• WHAT NEEDS TO BE DONE: Each entry below must be written out exactly, with pictures left out.
───── MATERIAL SHOWN
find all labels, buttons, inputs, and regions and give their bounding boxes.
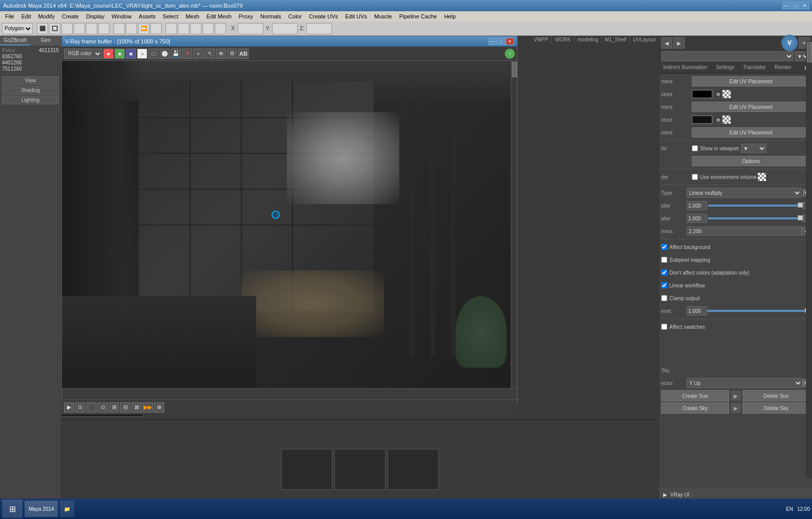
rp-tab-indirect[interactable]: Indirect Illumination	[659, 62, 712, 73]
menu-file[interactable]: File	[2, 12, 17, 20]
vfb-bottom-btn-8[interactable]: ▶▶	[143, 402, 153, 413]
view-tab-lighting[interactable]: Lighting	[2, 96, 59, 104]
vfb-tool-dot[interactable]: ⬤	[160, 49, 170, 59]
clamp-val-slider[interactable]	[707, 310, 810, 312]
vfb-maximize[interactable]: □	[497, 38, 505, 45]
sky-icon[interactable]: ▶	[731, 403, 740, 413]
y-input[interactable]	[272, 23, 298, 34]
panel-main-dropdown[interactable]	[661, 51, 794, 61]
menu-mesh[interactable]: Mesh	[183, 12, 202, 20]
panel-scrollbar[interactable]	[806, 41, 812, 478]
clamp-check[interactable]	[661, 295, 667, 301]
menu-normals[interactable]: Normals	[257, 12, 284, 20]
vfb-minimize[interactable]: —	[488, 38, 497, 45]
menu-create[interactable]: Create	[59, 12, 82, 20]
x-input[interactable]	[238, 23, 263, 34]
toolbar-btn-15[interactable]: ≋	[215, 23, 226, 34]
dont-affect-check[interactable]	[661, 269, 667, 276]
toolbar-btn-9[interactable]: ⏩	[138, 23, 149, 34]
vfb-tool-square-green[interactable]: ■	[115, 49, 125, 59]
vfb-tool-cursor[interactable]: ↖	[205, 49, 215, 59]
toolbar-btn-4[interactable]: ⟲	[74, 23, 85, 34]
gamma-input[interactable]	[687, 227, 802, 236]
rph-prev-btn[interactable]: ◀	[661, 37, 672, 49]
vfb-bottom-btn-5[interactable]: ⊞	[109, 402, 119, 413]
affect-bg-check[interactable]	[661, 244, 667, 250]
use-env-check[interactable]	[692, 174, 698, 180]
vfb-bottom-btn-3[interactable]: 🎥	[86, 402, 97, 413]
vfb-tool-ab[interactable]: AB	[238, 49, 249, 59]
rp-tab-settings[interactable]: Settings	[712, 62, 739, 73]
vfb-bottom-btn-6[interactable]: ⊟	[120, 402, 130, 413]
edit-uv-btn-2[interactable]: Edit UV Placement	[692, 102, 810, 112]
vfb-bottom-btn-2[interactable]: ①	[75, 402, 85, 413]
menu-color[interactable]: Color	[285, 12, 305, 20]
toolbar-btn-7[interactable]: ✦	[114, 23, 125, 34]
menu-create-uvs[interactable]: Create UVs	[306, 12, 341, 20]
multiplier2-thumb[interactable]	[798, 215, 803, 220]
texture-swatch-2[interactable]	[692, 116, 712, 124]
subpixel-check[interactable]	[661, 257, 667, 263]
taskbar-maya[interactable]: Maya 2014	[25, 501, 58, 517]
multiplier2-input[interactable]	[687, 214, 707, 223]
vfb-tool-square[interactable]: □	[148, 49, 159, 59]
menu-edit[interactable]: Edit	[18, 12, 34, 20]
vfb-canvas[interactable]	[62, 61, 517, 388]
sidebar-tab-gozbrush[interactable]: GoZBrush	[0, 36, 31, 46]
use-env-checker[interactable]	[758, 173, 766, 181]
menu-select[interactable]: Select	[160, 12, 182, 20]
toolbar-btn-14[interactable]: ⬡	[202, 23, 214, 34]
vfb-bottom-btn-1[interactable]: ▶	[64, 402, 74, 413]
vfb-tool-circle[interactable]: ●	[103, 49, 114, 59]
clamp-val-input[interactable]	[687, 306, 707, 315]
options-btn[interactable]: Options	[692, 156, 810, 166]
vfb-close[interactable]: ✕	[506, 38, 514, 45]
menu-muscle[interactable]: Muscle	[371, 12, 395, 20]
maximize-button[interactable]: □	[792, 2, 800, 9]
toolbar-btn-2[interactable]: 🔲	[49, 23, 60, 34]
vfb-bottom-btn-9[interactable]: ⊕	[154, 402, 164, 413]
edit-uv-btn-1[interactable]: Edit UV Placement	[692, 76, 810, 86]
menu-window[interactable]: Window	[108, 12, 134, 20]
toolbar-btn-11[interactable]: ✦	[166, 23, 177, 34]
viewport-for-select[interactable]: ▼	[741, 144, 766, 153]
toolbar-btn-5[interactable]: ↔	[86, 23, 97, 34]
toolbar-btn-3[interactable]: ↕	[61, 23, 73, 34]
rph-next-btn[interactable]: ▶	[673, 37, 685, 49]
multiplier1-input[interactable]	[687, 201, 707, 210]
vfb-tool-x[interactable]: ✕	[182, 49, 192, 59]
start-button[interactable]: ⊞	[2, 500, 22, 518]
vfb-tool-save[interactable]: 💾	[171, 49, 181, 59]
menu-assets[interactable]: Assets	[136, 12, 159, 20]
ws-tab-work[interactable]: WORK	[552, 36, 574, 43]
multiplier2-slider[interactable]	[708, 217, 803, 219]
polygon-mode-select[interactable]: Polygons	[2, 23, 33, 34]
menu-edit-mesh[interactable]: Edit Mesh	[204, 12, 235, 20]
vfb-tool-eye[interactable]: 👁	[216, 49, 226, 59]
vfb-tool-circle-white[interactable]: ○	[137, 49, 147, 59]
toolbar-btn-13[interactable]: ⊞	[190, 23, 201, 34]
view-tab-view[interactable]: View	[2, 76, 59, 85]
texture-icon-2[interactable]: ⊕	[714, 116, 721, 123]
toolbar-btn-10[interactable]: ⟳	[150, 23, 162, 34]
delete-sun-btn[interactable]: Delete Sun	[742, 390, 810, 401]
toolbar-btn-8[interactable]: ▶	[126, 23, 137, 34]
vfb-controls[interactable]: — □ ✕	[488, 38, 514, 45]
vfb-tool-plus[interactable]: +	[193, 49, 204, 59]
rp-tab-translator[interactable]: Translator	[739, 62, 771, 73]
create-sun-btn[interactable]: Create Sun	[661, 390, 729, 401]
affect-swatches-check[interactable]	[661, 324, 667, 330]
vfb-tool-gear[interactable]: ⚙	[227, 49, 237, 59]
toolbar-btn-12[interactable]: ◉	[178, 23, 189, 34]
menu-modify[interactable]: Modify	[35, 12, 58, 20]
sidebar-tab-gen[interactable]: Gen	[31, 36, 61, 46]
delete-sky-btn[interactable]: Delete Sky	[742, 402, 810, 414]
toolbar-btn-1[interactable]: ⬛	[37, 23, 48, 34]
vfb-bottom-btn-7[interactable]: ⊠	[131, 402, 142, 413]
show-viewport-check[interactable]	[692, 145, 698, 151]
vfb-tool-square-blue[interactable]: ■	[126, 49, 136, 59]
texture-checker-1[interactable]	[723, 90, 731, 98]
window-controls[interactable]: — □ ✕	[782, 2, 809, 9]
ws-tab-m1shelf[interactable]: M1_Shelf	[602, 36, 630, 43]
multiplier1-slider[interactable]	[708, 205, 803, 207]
──────────
• COMPLETED TASK:
find all labels, buttons, inputs, and regions and give their bounding boxes.
rp-tab-indirect[interactable]: Indirect Illumination	[659, 62, 712, 73]
menu-file[interactable]: File	[2, 12, 17, 20]
vfb-bottom-btn-8[interactable]: ▶▶	[143, 402, 153, 413]
view-tab-lighting[interactable]: Lighting	[2, 96, 59, 104]
vfb-tool-dot[interactable]: ⬤	[160, 49, 170, 59]
clamp-val-slider[interactable]	[707, 310, 810, 312]
vfb-maximize[interactable]: □	[497, 38, 505, 45]
sky-icon[interactable]: ▶	[731, 403, 740, 413]
y-input[interactable]	[272, 23, 298, 34]
panel-main-dropdown[interactable]	[661, 51, 794, 61]
menu-mesh[interactable]: Mesh	[183, 12, 202, 20]
panel-scrollbar[interactable]	[806, 41, 812, 478]
clamp-check[interactable]	[661, 295, 667, 301]
menu-normals[interactable]: Normals	[257, 12, 284, 20]
vfb-minimize[interactable]: —	[488, 38, 497, 45]
menu-create[interactable]: Create	[59, 12, 82, 20]
x-input[interactable]	[238, 23, 263, 34]
toolbar-btn-15[interactable]: ≋	[215, 23, 226, 34]
dont-affect-check[interactable]	[661, 269, 667, 276]
toolbar-btn-9[interactable]: ⏩	[138, 23, 149, 34]
vfb-tool-square-green[interactable]: ■	[115, 49, 125, 59]
vfb-tool-cursor[interactable]: ↖	[205, 49, 215, 59]
toolbar-btn-4[interactable]: ⟲	[74, 23, 85, 34]
gamma-input[interactable]	[687, 227, 802, 236]
rph-prev-btn[interactable]: ◀	[661, 37, 672, 49]
vfb-bottom-btn-5[interactable]: ⊞	[109, 402, 119, 413]
affect-bg-check[interactable]	[661, 244, 667, 250]
use-env-check[interactable]	[692, 174, 698, 180]
vfb-bottom-btn-3[interactable]: 🎥	[86, 402, 97, 413]
vfb-tool-ab[interactable]: AB	[238, 49, 249, 59]
rp-tab-settings[interactable]: Settings	[712, 62, 739, 73]
vfb-bottom-btn-6[interactable]: ⊟	[120, 402, 130, 413]
edit-uv-btn-2[interactable]: Edit UV Placement	[692, 102, 810, 112]
vfb-bottom-btn-2[interactable]: ①	[75, 402, 85, 413]
menu-color[interactable]: Color	[285, 12, 305, 20]
toolbar-btn-7[interactable]: ✦	[114, 23, 125, 34]
menu-create-uvs[interactable]: Create UVs	[306, 12, 341, 20]
multiplier2-thumb[interactable]	[798, 215, 803, 220]
texture-swatch-2[interactable]	[692, 116, 712, 124]
subpixel-check[interactable]	[661, 257, 667, 263]
taskbar-maya[interactable]: Maya 2014	[25, 501, 58, 517]
multiplier2-input[interactable]	[687, 214, 707, 223]
vfb-tool-square[interactable]: □	[148, 49, 159, 59]
menu-edit[interactable]: Edit	[18, 12, 34, 20]
vfb-canvas[interactable]	[62, 61, 517, 388]
sidebar-tab-gozbrush[interactable]: GoZBrush	[0, 36, 31, 46]
use-env-checker[interactable]	[758, 173, 766, 181]
menu-select[interactable]: Select	[160, 12, 182, 20]
toolbar-btn-14[interactable]: ⬡	[202, 23, 214, 34]
vfb-bottom-btn-1[interactable]: ▶	[64, 402, 74, 413]
vfb-tool-circle[interactable]: ●	[103, 49, 114, 59]
clamp-val-input[interactable]	[687, 306, 707, 315]
options-btn[interactable]: Options	[692, 156, 810, 166]
vfb-close[interactable]: ✕	[506, 38, 514, 45]
menu-muscle[interactable]: Muscle	[371, 12, 395, 20]
maximize-button[interactable]: □	[792, 2, 800, 9]
toolbar-btn-2[interactable]: 🔲	[49, 23, 60, 34]
vfb-bottom-btn-9[interactable]: ⊕	[154, 402, 164, 413]
edit-uv-btn-1[interactable]: Edit UV Placement	[692, 76, 810, 86]
menu-window[interactable]: Window	[108, 12, 134, 20]
toolbar-btn-11[interactable]: ✦	[166, 23, 177, 34]
viewport-for-select[interactable]: ▼	[741, 144, 766, 153]
toolbar-btn-5[interactable]: ↔	[86, 23, 97, 34]
toolbar-btn-3[interactable]: ↕	[61, 23, 73, 34]
rph-next-btn[interactable]: ▶	[673, 37, 685, 49]
multiplier1-input[interactable]	[687, 201, 707, 210]
vfb-tool-x[interactable]: ✕	[182, 49, 192, 59]
start-button[interactable]: ⊞	[2, 500, 22, 518]
vfb-tool-save[interactable]: 💾	[171, 49, 181, 59]
menu-assets[interactable]: Assets	[136, 12, 159, 20]
ws-tab-work[interactable]: WORK	[552, 36, 574, 43]
multiplier2-slider[interactable]	[708, 217, 803, 219]
polygon-mode-select[interactable]: Polygons	[2, 23, 33, 34]
menu-edit-mesh[interactable]: Edit Mesh	[204, 12, 235, 20]
vfb-tool-eye[interactable]: 👁	[216, 49, 226, 59]
vfb-tool-circle-white[interactable]: ○	[137, 49, 147, 59]
toolbar-btn-13[interactable]: ⊞	[190, 23, 201, 34]
view-tab-view[interactable]: View	[2, 76, 59, 85]
texture-icon-2[interactable]: ⊕	[714, 116, 721, 123]
toolbar-btn-10[interactable]: ⟳	[150, 23, 162, 34]
delete-sun-btn[interactable]: Delete Sun	[742, 390, 810, 401]
toolbar-btn-8[interactable]: ▶	[126, 23, 137, 34]
vfb-controls[interactable]: — □ ✕	[488, 38, 514, 45]
vfb-tool-plus[interactable]: +	[193, 49, 204, 59]
rp-tab-translator[interactable]: Translator	[739, 62, 771, 73]
create-sun-btn[interactable]: Create Sun	[661, 390, 729, 401]
affect-swatches-check[interactable]	[661, 324, 667, 330]
vfb-tool-gear[interactable]: ⚙	[227, 49, 237, 59]
toolbar-btn-12[interactable]: ◉	[178, 23, 189, 34]
menu-modify[interactable]: Modify	[35, 12, 58, 20]
sidebar-tab-gen[interactable]: Gen	[31, 36, 61, 46]
delete-sky-btn[interactable]: Delete Sky	[742, 402, 810, 414]
toolbar-btn-1[interactable]: ⬛	[37, 23, 48, 34]
vfb-bottom-btn-7[interactable]: ⊠	[131, 402, 142, 413]
show-viewport-check[interactable]	[692, 145, 698, 151]
vfb-tool-square-blue[interactable]: ■	[126, 49, 136, 59]
texture-checker-1[interactable]	[723, 90, 731, 98]
window-controls[interactable]: — □ ✕	[782, 2, 809, 9]
ws-tab-m1shelf[interactable]: M1_Shelf	[602, 36, 630, 43]
multiplier1-slider[interactable]	[708, 205, 803, 207]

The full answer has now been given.